*Work instructions:* Locate the line that contains "continue, précisez le chemin indiqué.". Print it and every subsequent line through the final line of the records, exactly and only those.

[Records from a data collection]
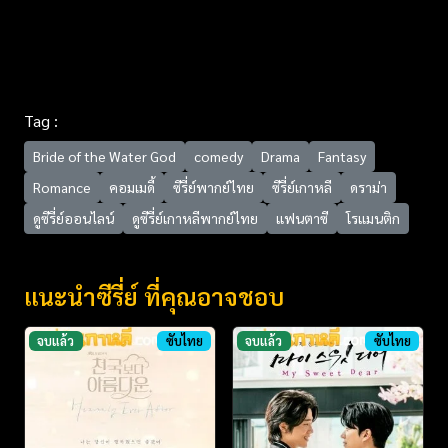
Tag :
Bride of the Water God
comedy
Drama
Fantasy
Romance
คอมเมดี้
ซีรี่ย์พากย์ไทย
ซีรี่ย์เกาหลี
ดราม่า
ดูซีรี่ย์ออนไลน์
ดูซีรี่ย์เกาหลีพากย์ไทย
แฟนตาซี
โรแมนติก
แนะนำซีรี่ย์ ที่คุณอาจชอบ
จบแล้ว
ซับไทย
จบแล้ว
ซับไทย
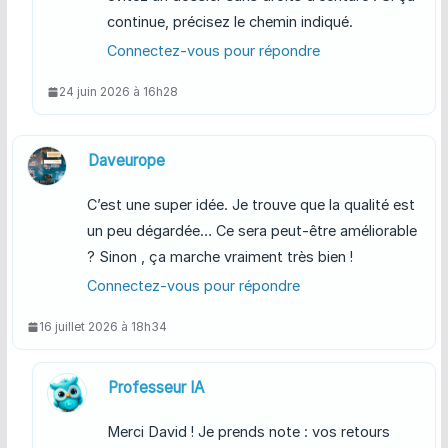
continue, précisez le chemin indiqué.
Connectez-vous pour répondre
24 juin 2026 à 16h28
Daveurope
C’est une super idée. Je trouve que la qualité est
un peu dégardée… Ce sera peut-être améliorable
? Sinon , ça marche vraiment très bien !
Connectez-vous pour répondre
16 juillet 2026 à 18h34
Professeur IA
Merci David ! Je prends note : vos retours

*Exercise output:*
continue, précisez le chemin indiqué.
Connectez-vous pour répondre
24 juin 2026 à 16h28
Daveurope
C’est une super idée. Je trouve que la qualité est
un peu dégardée… Ce sera peut-être améliorable
? Sinon , ça marche vraiment très bien !
Connectez-vous pour répondre
16 juillet 2026 à 18h34
Professeur IA
Merci David ! Je prends note : vos retours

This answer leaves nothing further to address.